Obaid Humaid Al Tayer, Minister of State for Financial Affairs, told the Federal National Council (FNC) yesterday that the UAE Central Bank has not rejected any demand for banknotes or coins from the country's financial institutions – public or private.
Al Tayer said the Central Bank has met all the cash needs of banks and exchange establishments as requested. Total cash withdrawals of all denominations from the Central Bank amounted to some Dh139 billion over the period January-November 2008, he said, consisting mainly of Dh50, Dh100, Dh200 and Dh500 currency notes.
He said the Central Bank supplies banknotes and coins through its Abu Dhabi headquarters as well as branches in Dubai, Sharjah, Ras Al Khaimah, Fujairah and Al Ain.

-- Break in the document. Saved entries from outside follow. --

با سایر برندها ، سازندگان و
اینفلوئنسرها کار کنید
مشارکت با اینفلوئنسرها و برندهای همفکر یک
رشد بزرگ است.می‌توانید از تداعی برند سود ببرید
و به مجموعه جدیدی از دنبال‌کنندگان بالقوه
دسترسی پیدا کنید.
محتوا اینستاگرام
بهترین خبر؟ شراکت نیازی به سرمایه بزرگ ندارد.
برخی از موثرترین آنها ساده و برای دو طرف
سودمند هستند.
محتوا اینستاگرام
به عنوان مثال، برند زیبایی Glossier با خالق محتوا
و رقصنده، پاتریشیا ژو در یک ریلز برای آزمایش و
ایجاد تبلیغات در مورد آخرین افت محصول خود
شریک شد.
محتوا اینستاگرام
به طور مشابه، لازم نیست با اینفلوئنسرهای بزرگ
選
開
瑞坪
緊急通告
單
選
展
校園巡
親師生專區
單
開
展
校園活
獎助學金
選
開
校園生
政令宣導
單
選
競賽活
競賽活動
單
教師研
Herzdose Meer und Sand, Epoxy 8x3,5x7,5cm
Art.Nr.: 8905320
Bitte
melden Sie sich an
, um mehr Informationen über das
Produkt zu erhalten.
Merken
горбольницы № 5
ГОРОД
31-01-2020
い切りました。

Al Tayer said banks and exchange companies submit requests to the Central Bank every morning, and most often banks authorise private security firms to submit the requests and receive the currency notes from the Central Bank on their behalf.
The minister, who is also Deputy Board Chairman of the General Authority for Pensions and Social Insurance, said it would be difficult to raise pensions at the moment because of limited resources. Over the period 1999-2008, the number of pensioners has risen to 1,191 from 319. They had been paid Dh4.5 million worth of pensions over that period, he said.

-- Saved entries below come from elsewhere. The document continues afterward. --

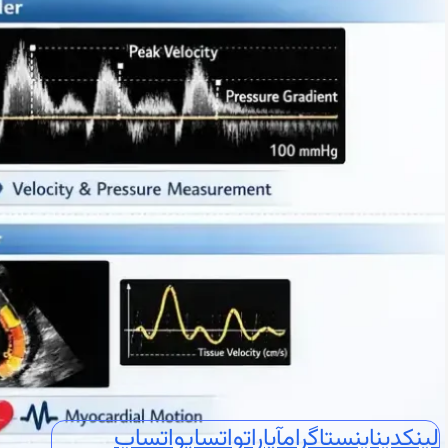
🔥درد قفسه سینه
🦠رماتیسم قلبی
💓تپش قلب
🍔چربی خون
😵سنکوپ
عارضه‌یابی
📝بلاگ
⏰نوبت‌دهی آنلاین
👩🏻‍⚕️درباره ما
🩺دکتر محبوبه شیخ
🏥درباره کلینیک
📕زندگینامه
🪪مدارک و مجوزهای حرفه‌ای
📃سوابق علمی و اجرایی
🥇افتخارات و تقدیرنامه‌ها
🌍English
📞تماس با ما
لینکدین
اینستاگرام
آپارات
واتساپ
واتساپ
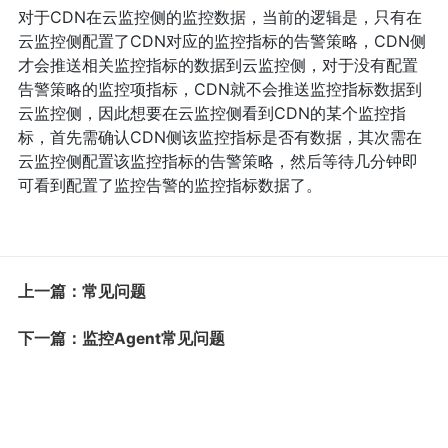
对于CDN在云监控侧的监控数据，当前的逻辑是，只有在
云监控侧配置了CDN对应的监控指标的告警策略，CDN侧
才会推送相关监控指标的数据到云监控侧，对于没有配置
告警策略的监控项指标，CDN就不会推送监控指标数据到
云监控侧，因此想要在云监控侧看到CDN的某个监控指
标，首先需确认CDN侧该监控指标是否有数据，其次需在
云监控侧配置该监控指标的告警策略，然后等待几分钟即
可看到配置了监控告警的监控指标数据了。
上一篇：常见问题
下一篇：监控Agent常见问题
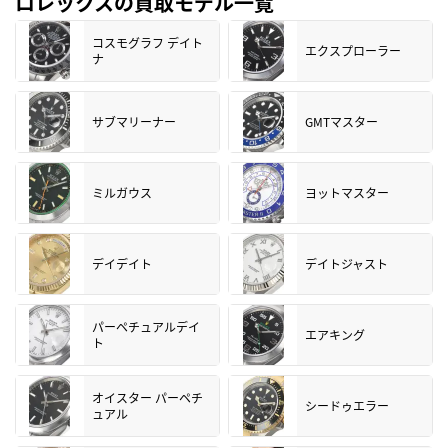
ロレックスの買取モデル一覧
コスモグラフ デイト
エクスプローラー
ナ
サブマリーナー
GMTマスター
ミルガウス
ヨットマスター
デイデイト
デイトジャスト
パーペチュアルデイ
エアキング
ト
オイスター パーペチ
シードゥエラー
ュアル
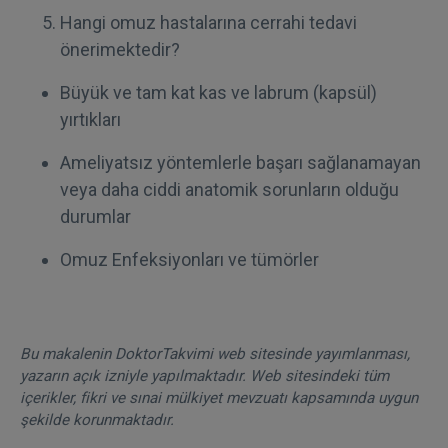
Hangi omuz hastalarına cerrahi tedavi
önerimektedir?
Büyük ve tam kat kas ve labrum (kapsül)
yırtıkları
Ameliyatsız yöntemlerle başarı sağlanamayan
veya daha ciddi anatomik sorunların olduğu
durumlar
Omuz Enfeksiyonları ve tümörler
Bu makalenin DoktorTakvimi web sitesinde yayımlanması,
yazarın açık izniyle yapılmaktadır. Web sitesindeki tüm
içerikler, fikri ve sınai mülkiyet mevzuatı kapsamında uygun
şekilde korunmaktadır.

He said the authority is working on plan to develop social insurance privileges through making the required amendments to meet future needs. The total contribution by an insured person over his service of 20 years or more is paid as pensions for six years or less. His widow or dependant children will continue to receive pensions for at least 30 to 40 years, said Al Tayer.
He said the number of nationals insured went up to 1,598 in 2008 from 394 in 1999, and the number of the insured from the private sector, local government establishments and ministries rose to 73,531 in 2008.
Dh730m to treat diabetics
The Ministry of Health is spending more than Dh730 million a year on treating diabetes, the Federal National Council was told yesterday.
"Diabetes is in every home and 24 per cent of nationals and 17.4 per cent of expatriates suffer from the condition," said the Minister, Humaid Mohammed Obaid Al Qattami.
"Complications such as apoplexy and organ amputation cost Dh55,000 and Dh84,000 per patient respectively."
He told the council that the number of people with Aids in the UAE was lower than the global average, adding that 751 nationals had contracted the disease between 1985 and 2008 and 159 of them had died. He revealed that 627 expatriates with Aids had been deported in 2007.
Al Qattami ruled out giving Aids tests to visitors, adding: "Visa holders will not have Aids tests, in accordance with World Health Organisation agreements."
He said the ministry was working with the WHO on a project to combat the disease.